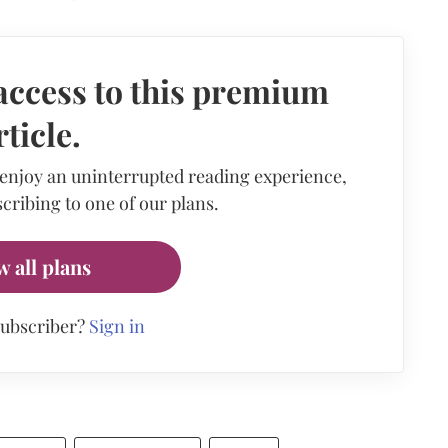
access to this premium
rticle.
 enjoy an uninterrupted reading experience,
cribing to one of our plans.
w all plans
subscriber?
Sign in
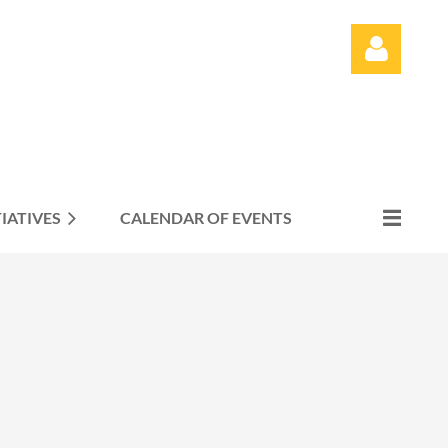
TIATIVES
CALENDAR OF EVENTS
Log in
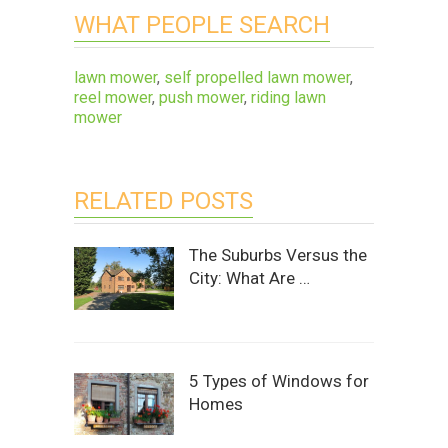
WHAT PEOPLE SEARCH
lawn mower
,
self propelled lawn mower
,
reel mower
,
push mower
,
riding lawn
mower
RELATED POSTS
The Suburbs Versus the
City: What Are …
5 Types of Windows for
Homes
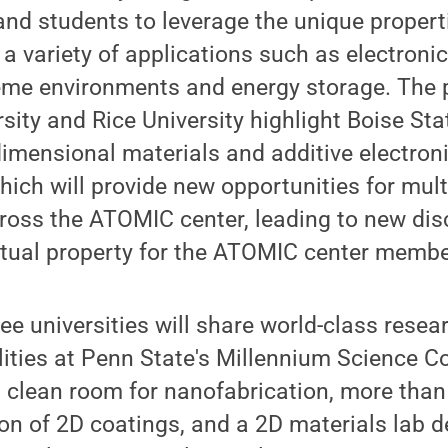
y and students to leverage the unique propert
 a variety of applications such as electronic
reme environments and energy storage. The 
sity and Rice University highlight Boise Sta
dimensional materials and additive electron
ich will provide new opportunities for multi
ross the ATOMIC center, leading to new dis
ctual property for the ATOMIC center membe
hree universities will share world-class resear
lities at Penn State's Millennium Science C
t clean room for nanofabrication, more tha
ion of 2D coatings, and a 2D materials lab d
###
**Directions for this task**
Your output must match the records word for word, apart from the images, which are left out.

**Task response**
access to this premium
rticle.
 enjoy an uninterrupted reading experience,
cribing to one of our plans.
w all plans
subscriber?
Sign in
TIATIVES
CALENDAR OF EVENTS
Log in
WHAT PEOPLE SEARCH
lawn mower
,
self propelled lawn mower
,
reel mower
,
push mower
,
riding lawn
mower
RELATED POSTS
The Suburbs Versus the
City: What Are …
5 Types of Windows for
Homes
y and students to leverage the unique propert
 a variety of applications such as electronic
reme environments and energy storage. The 
sity and Rice University highlight Boise Sta
dimensional materials and additive electron
ich will provide new opportunities for multi
ross the ATOMIC center, leading to new dis
ctual property for the ATOMIC center membe
hree universities will share world-class resear
lities at Penn State's Millennium Science C
t clean room for nanofabrication, more tha
ion of 2D coatings, and a 2D materials lab d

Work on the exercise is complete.